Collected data
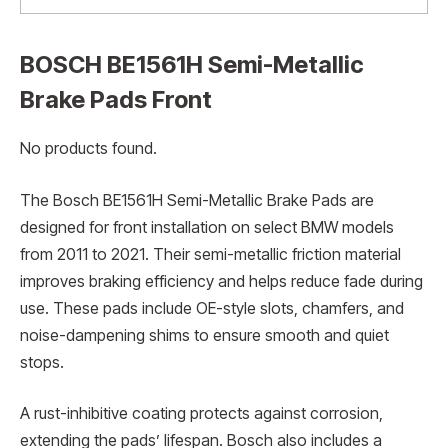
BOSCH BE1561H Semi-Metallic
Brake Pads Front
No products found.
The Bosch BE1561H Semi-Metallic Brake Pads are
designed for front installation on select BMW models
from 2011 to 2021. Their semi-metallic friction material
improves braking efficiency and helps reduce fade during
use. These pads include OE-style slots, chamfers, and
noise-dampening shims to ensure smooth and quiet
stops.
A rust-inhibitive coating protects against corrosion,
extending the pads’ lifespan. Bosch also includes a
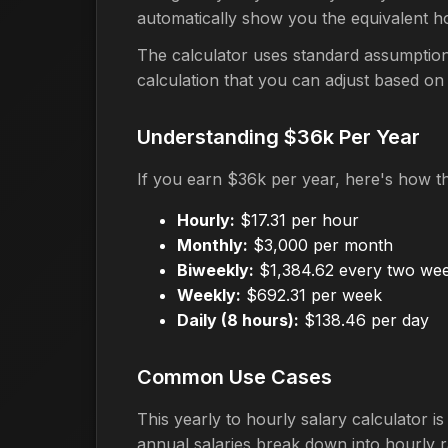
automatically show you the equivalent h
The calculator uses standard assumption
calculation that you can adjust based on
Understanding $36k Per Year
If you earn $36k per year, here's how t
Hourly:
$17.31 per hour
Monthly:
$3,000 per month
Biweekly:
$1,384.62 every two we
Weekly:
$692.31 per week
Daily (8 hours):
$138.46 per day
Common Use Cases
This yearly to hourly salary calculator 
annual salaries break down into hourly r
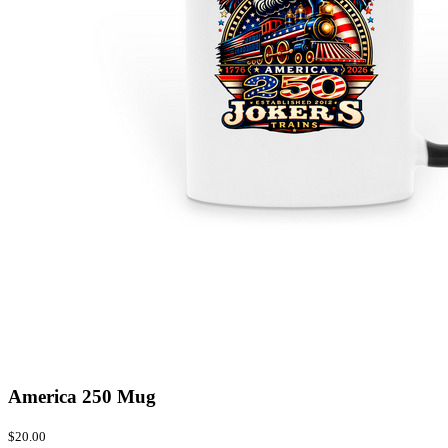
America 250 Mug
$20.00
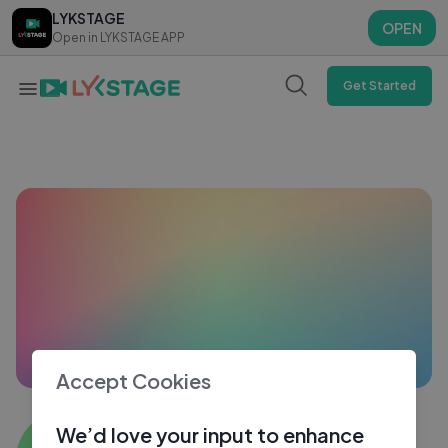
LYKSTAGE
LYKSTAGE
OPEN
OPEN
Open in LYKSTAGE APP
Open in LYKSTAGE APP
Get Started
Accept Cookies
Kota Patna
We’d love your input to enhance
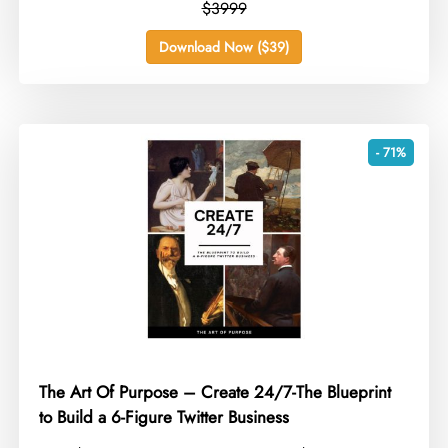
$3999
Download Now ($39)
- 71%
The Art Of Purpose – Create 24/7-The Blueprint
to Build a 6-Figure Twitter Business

- [INSTRUCTIONS FOR THE TASK]
Write the entries above out in full, exactly, with no images.

- [EXERCISE RESULT]
BOSCH BE1561H Semi-Metallic
Brake Pads Front
No products found.
The Bosch BE1561H Semi-Metallic Brake Pads are
designed for front installation on select BMW models
from 2011 to 2021. Their semi-metallic friction material
improves braking efficiency and helps reduce fade during
use. These pads include OE-style slots, chamfers, and
noise-dampening shims to ensure smooth and quiet
stops.
A rust-inhibitive coating protects against corrosion,
extending the pads’ lifespan. Bosch also includes a
automatically show you the equivalent h
The calculator uses standard assumption
calculation that you can adjust based on
Understanding $36k Per Year
If you earn $36k per year, here's how t
Hourly:
$17.31 per hour
Monthly:
$3,000 per month
Biweekly:
$1,384.62 every two we
Weekly:
$692.31 per week
Daily (8 hours):
$138.46 per day
Common Use Cases
This yearly to hourly salary calculator 
annual salaries break down into hourly r
America 250 Mug
$20.00
LYKSTAGE
LYKSTAGE
OPEN
OPEN
Open in LYKSTAGE APP
Open in LYKSTAGE APP
Get Started
Accept Cookies
Kota Patna
We’d love your input to enhance
$3999
Download Now ($39)
- 71%
The Art Of Purpose – Create 24/7-The Blueprint
to Build a 6-Figure Twitter Business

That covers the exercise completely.